| What is being asked |
The records below must be duplicated exactly, character for character.

Stored records:
• • • • •
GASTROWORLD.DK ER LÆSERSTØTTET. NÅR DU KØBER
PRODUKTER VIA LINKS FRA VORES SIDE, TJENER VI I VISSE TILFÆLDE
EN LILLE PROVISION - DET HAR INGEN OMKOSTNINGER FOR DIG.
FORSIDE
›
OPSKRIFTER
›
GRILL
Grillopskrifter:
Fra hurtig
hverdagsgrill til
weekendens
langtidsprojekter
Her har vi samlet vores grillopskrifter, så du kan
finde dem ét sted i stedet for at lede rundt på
• • • • •
| Task response |
GASTROWORLD.DK ER LÆSERSTØTTET. NÅR DU KØBER
PRODUKTER VIA LINKS FRA VORES SIDE, TJENER VI I VISSE TILFÆLDE
EN LILLE PROVISION - DET HAR INGEN OMKOSTNINGER FOR DIG.
FORSIDE
›
OPSKRIFTER
›
GRILL
Grillopskrifter:
Fra hurtig
hverdagsgrill til
weekendens
langtidsprojekter
Her har vi samlet vores grillopskrifter, så du kan
finde dem ét sted i stedet for at lede rundt på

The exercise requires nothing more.